[Stored data entries]
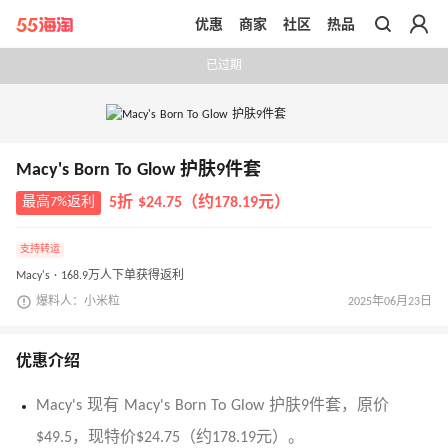
优惠
商家
社区
热品
带你去官网买正品
已过期
Macy's Born To Glow 护肤9件套
最高7%返利
5折 $24.75（约178.19元）
支持转运
Macy's · 168.9万人下单获得返利
爆料人：小米粒
2025年06月23日
优惠介绍
Macy's 现有 Macy's Born To Glow 护肤9件套，原价
$49.5，现特价$24.75（约178.19元）。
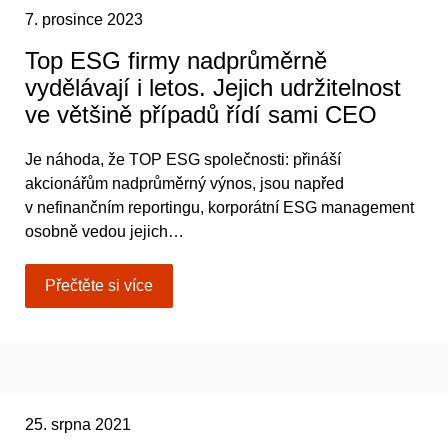
7. prosince 2023
Top ESG firmy nadprůměrně
vydělávají i letos. Jejich udržitelnost
ve většině případů řídí sami CEO
Je náhoda, že TOP ESG společnosti: přináší
akcionářům nadprůměrný výnos, jsou napřed
v nefinančním reportingu, korporátní ESG management
osobně vedou jejich…
Přečtěte si více
25. srpna 2021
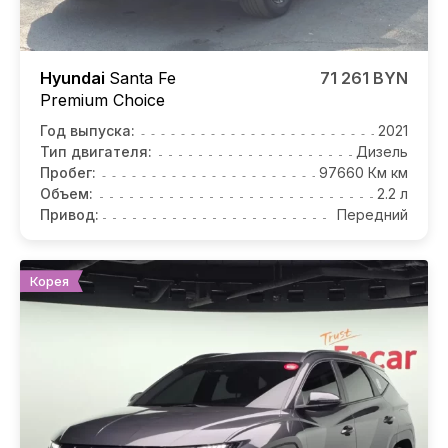
Hyundai
Santa Fe
71 261 BYN
Premium Choice
Год выпуска:
2021
Тип двигателя:
Дизель
Пробег:
97660 Км км
Объем:
2.2 л
Привод:
Передний
Корея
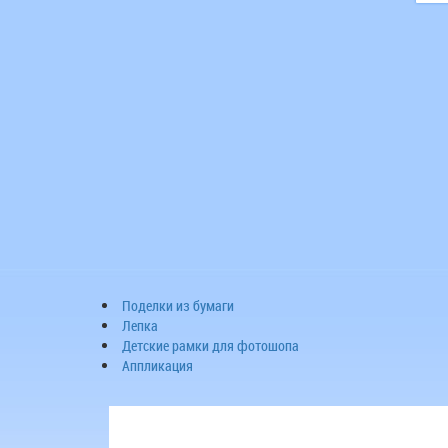
Поделки из бумаги
Лепка
Детские рамки для фотошопа
Аппликация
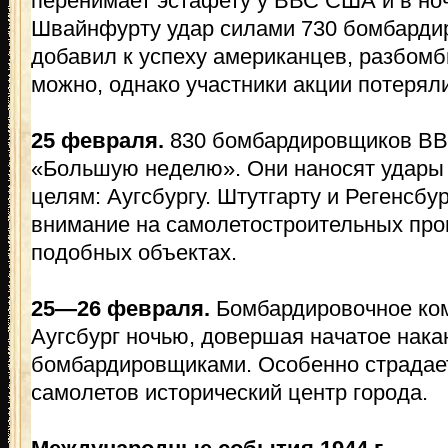
перенимает эстафету у ВВС США и в ноч
Швайнфурту удар силами 730 бомбарди
добавил к успеху американцев, разбомб
можно, однако участники акции потерял
25 февраля.
830 бомбардировщиков В
«Большую неделю». Они наносят удары
целям: Аугсбургу. Штутгарту и Регенсбу
внимание на самолетостроительных прои
подобных объектах.
25—26 февраля.
Бомбардировочное ко
Аугсбург ночью, довершая начатое нак
бомбардировщиками. Особенно страдает
самолетов исторический центр города.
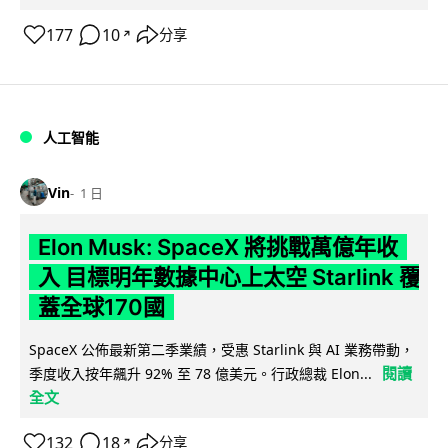
177
10
分享
↗
人工智能
Vin
1 日
Elon Musk: SpaceX 將挑戰萬億年收
入 目標明年數據中心上太空 Starlink 覆
蓋全球170國
SpaceX 公佈最新第二季業績，受惠 Starlink 與 AI 業務帶動，
閱讀
季度收入按年飆升 92% 至 78 億美元。行政總裁 Elon...
全文
132
18
分享
↗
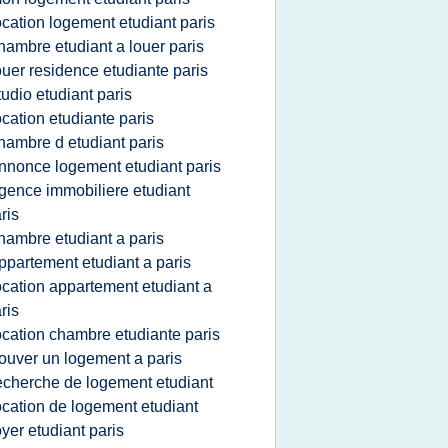
ocation logement etudiant paris
hambre etudiant a louer paris
ouer residence etudiante paris
tudio etudiant paris
ocation etudiante paris
hambre d etudiant paris
nnonce logement etudiant paris
gence immobiliere etudiant
ris
hambre etudiant a paris
ppartement etudiant a paris
ocation appartement etudiant a
ris
ocation chambre etudiante paris
rouver un logement a paris
echerche de logement etudiant
ocation de logement etudiant
oyer etudiant paris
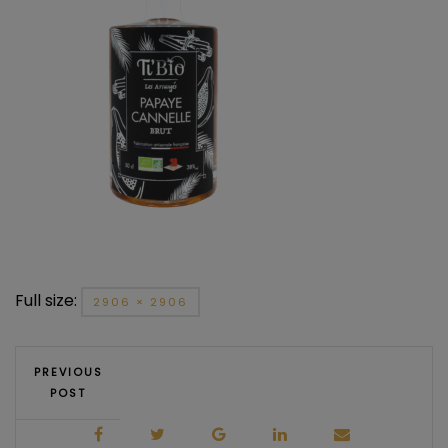
Full size:
2906 × 2906
PREVIOUS
POST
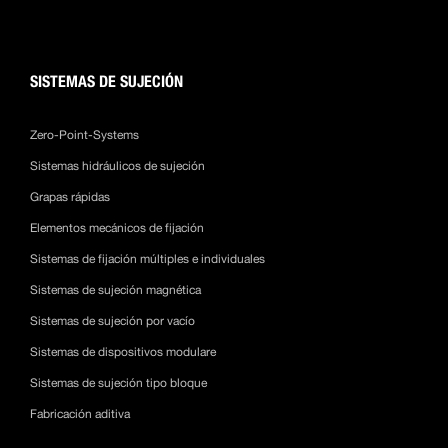
SISTEMAS DE SUJECIÓN
Zero-Point-Systems
Sistemas hidráulicos de sujeción
Grapas rápidas
Elementos mecánicos de fijación
Sistemas de fijación múltiples e individuales
Sistemas de sujeción magnética
Sistemas de sujeción por vacío
Sistemas de dispositivos modulare
Sistemas de sujeción tipo bloque
Fabricación aditiva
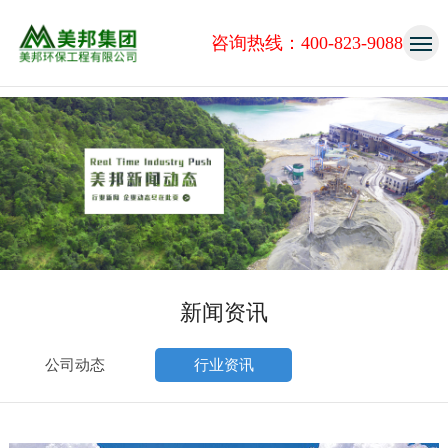
咨询热线：400-823-9088
新闻资讯
公司动态
行业资讯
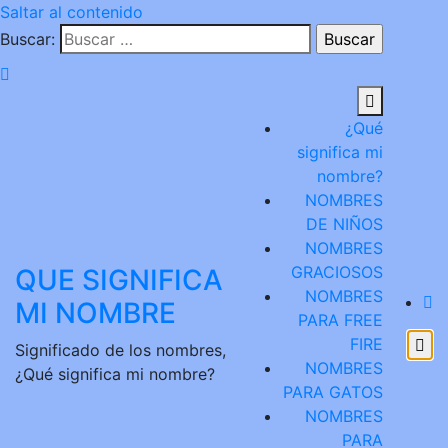
Saltar al contenido
Buscar:
¿Qué
significa mi
nombre?
NOMBRES
DE NIÑOS
NOMBRES
GRACIOSOS
QUE SIGNIFICA
NOMBRES
MI NOMBRE
PARA FREE
FIRE
Significado de los nombres,
NOMBRES
¿Qué significa mi nombre?
PARA GATOS
NOMBRES
PARA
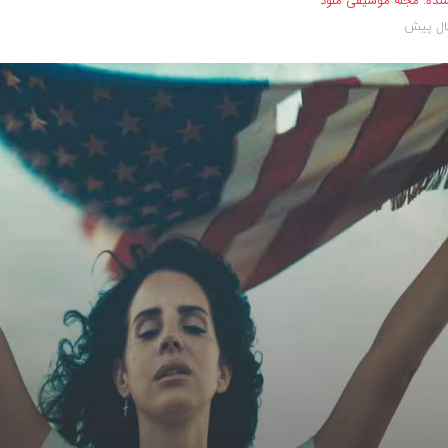
نده:
مجله موسیقی ملود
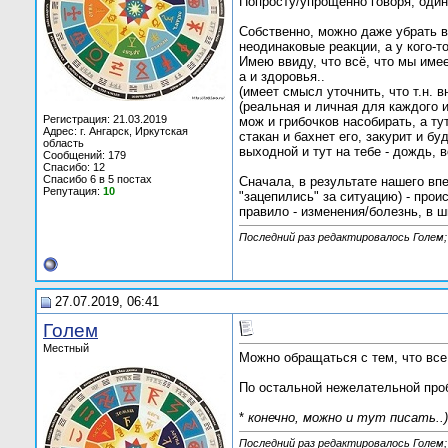
Попросту/упрощенно говоря, один д
Собственно, можно даже убрать вн
неодинаковые реакции, а у кого-то
Имею ввиду, что всё, что мы имее
а и здоровья..
(имеет смысл уточнить, что т.н.
(реальная и личная для каждого и
Регистрация: 21.03.2019
мож и грибочков насобирать, а ту
Адрес: г. Ангарск, Иркутская
стакан и бахнет его, закурит и бу
область
выходной и тут на тебе - дождь, вон
Сообщений: 179
Спасибо: 12
Спасибо 6 в 5 постах
Сначала, в результате нашего вп
Репутация:
10
"зацепились" за ситуацию) - проис
правило - изменения/болезнь, в 
Последний раз редактировалось Голем;
27.07.2019, 06:41
Голем
Местный
Можно обращаться с тем, что все
По остальной нежелательной проб
*
конечно, можно и тут писать..)
Последний раз редактировалось Голем;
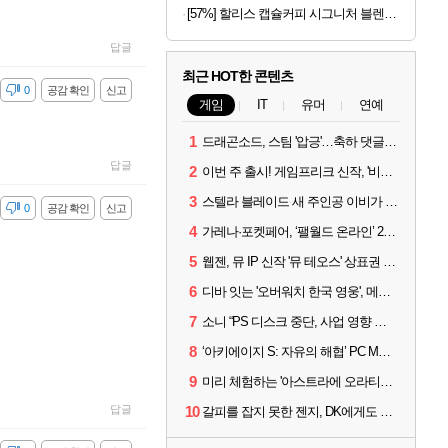
[57%] 할리스 캡슐커피 시그니처 블렌드, 5g, 10개입, 10개
답글
최근 HOT한 콘텐츠
감
0
공감 확인
신고
게임
IT
유머
연예
1
드래곤소드, 스팀 '압긍'…축하 댓글 달고 게임 코드 받자!
답글
2
이번 주 출시! 게임프리크 신작, '비스트 오브 리인카네이션'
3
스텔라 블레이드 새 주인공 이비가 부릅니다, 'Wanna be in LOVE' 뮤비 공개
감
0
공감 확인
신고
4
가레나·포켓페어, ‘팰월드 온라인’ 2026년 출시 예고
5
웹젠, 뮤 IP 신작 '뮤 테오스' 상표권 출원
6
디바 잇는 '오버워치 한국 영웅', 메카 파일럿 디몬 나온다
7
소니 “PS 디스크 중단, 사업 영향 없다”
8
‘아키에이지 S: 자유의 해협’ PC MMORPG로 개발한다
9
미리 체험하는 '아스트라에 오라티오'...NC, 8/19부터 CBT 참가자 모집
답글
10
갈피를 잡지 못한 젠지, DK에게도 0:2 패배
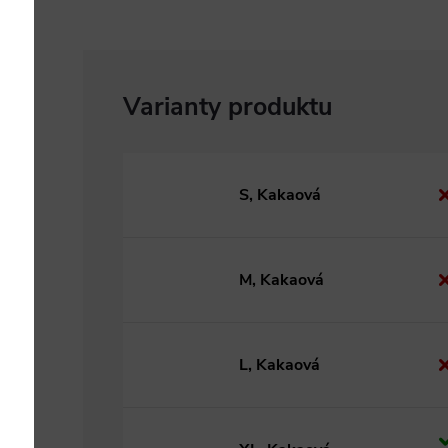
S, Kakaová
M, Kakaová
L, Kakaová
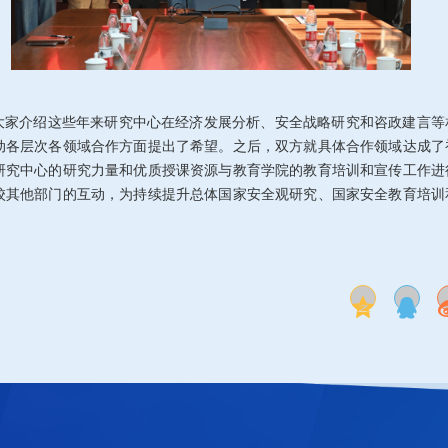
大家介绍这些年来研究中心在经济发展分析、安全战略研究和咨政建言等
动各层次各领域合作方面提出了希望。之后，双方就具体合作领域达成了
研究中心的研究力量和优质授课资源与教育学院的教育培训和宣传工作进
校其他部门的互动，为持续提升总体国家安全观研究、国家安全教育培训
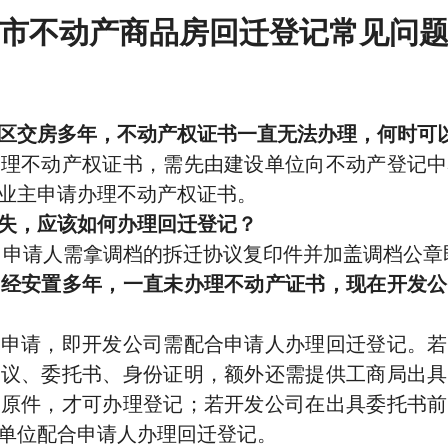
市不动产商品房回迁登记常见问
区交房多年，不动产权证书一直无法办理，何时可
不动产权证书，需先由建设单位向不动产登记中
业主申请办理不动产权证书。
失，应该如何办理回迁登记？
申请人需拿调档的拆迁协议复印件并加盖调档公章
已经安置多年，一直未办理不动产证书，现在开发公
请，即开发公司需配合申请人办理回迁登记。若
协议、委托书、身份证明，额外还需提供工商局出具
明原件，才可办理登记；若开发公司在出具委托书前
单位配合申请人办理回迁登记。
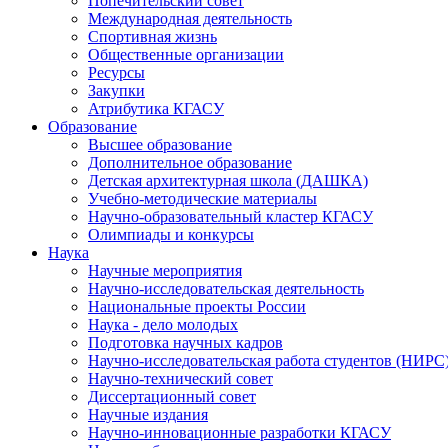
Попечительский совет
Международная деятельность
Спортивная жизнь
Общественные организации
Ресурсы
Закупки
Атрибутика КГАСУ
Образование
Высшее образование
Дополнительное образование
Детская архитектурная школа (ДАШКА)
Учебно-методические материалы
Научно-образовательный кластер КГАСУ
Олимпиады и конкурсы
Наука
Научные мероприятия
Научно-исследовательская деятельность
Национальные проекты России
Наука - дело молодых
Подготовка научных кадров
Научно-исследовательская работа студентов (НИРС
Научно-технический совет
Диссертационный совет
Научные издания
Научно-инновационные разработки КГАСУ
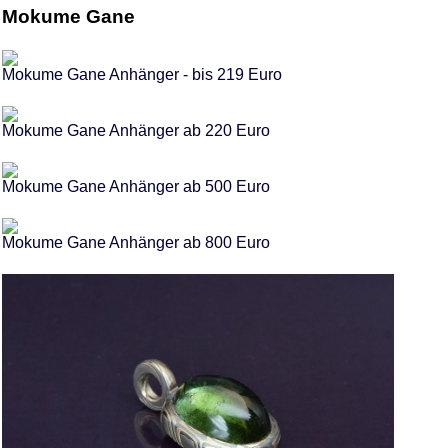
Mokume Gane
Mokume Gane Anhänger - bis 219 Euro
Mokume Gane Anhänger ab 220 Euro
Mokume Gane Anhänger ab 500 Euro
Mokume Gane Anhänger ab 800 Euro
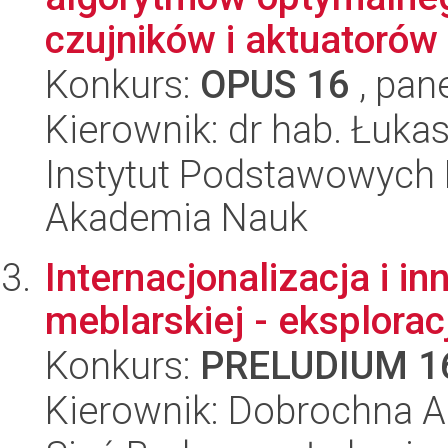
czujników i aktuatorów 
Konkurs:
OPUS 16
, pan
Kierownik: dr hab. Łuka
Instytut Podstawowych 
Akademia Nauk
Internacjonalizacja i i
meblarskiej - eksplora
Konkurs:
PRELUDIUM 1
Kierownik: Dobrochna A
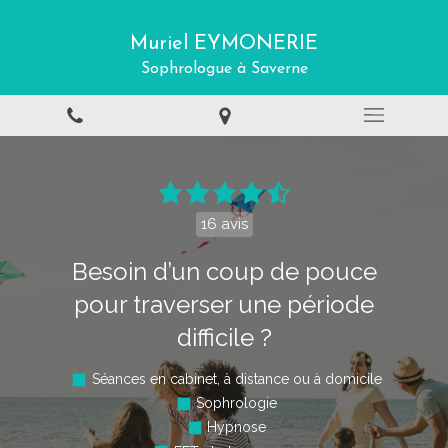
Muriel EYMONERIE
Sophrologue à Saverne
16 avis
Besoin d’un coup de pouce
pour traverser une période
difficile ?
Séances en cabinet, à distance ou à domicile
Sophrologie
Hypnose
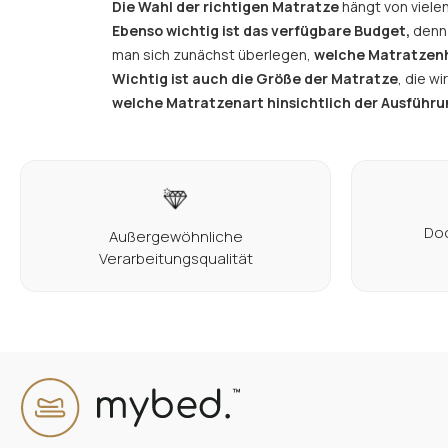
Die Wahl der richtigen Matratze
hängt von vielen
Ebenso wichtig ist das verfügbare Budget,
denn
man sich zunächst überlegen,
welche Matratzenhä
Wichtig ist auch die Größe der Matratze
, die w
welche Matratzenart hinsichtlich der Ausführ
Doo
Außergewöhnliche
Verarbeitungsqualität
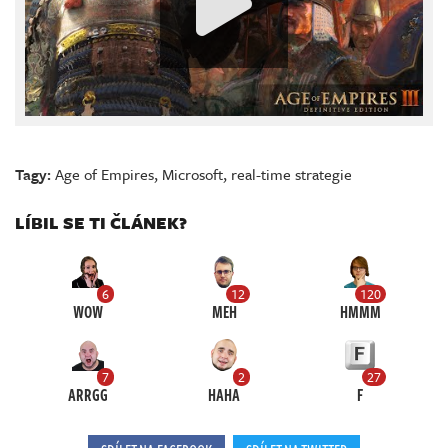
Tagy:
Age of Empires
,
Microsoft
,
real-time strategie
LÍBIL SE TI ČLÁNEK?
6
12
120
WOW
MEH
HMMM
7
2
27
ARRGG
HAHA
F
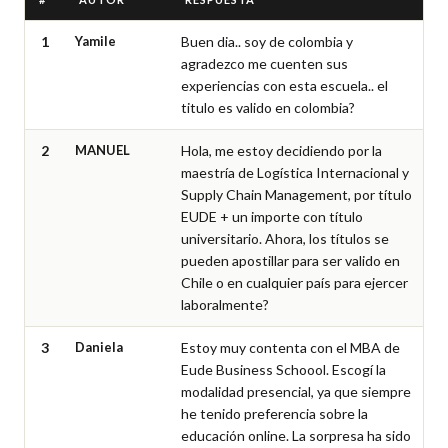
1
Yamile
Buen dia.. soy de colombia y 
agradezco me cuenten sus 
experiencias con esta escuela.. el 
titulo es valido en colombia?
2
MANUEL
Hola, me estoy decidiendo por la 
maestría de Logística Internacional y 
Supply Chain Management, por título 
EUDE + un importe con título 
universitario. Ahora, los títulos se 
pueden apostillar para ser valido en 
Chile o en cualquier país para ejercer 
laboralmente?
3
Daniela
Estoy muy contenta con el MBA de 
Eude Business Schoool. Escogí la 
modalidad presencial, ya que siempre 
he tenido preferencia sobre la 
educación online. La sorpresa ha sido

What is needed —
From the data above, copy out every line with the string "Elon" in it.

Output of the exercise —
Elon Musk: SpaceX 將挑戰萬億年收
季度收入按年飆升 92% 至 78 億美元。行政總裁 Elon...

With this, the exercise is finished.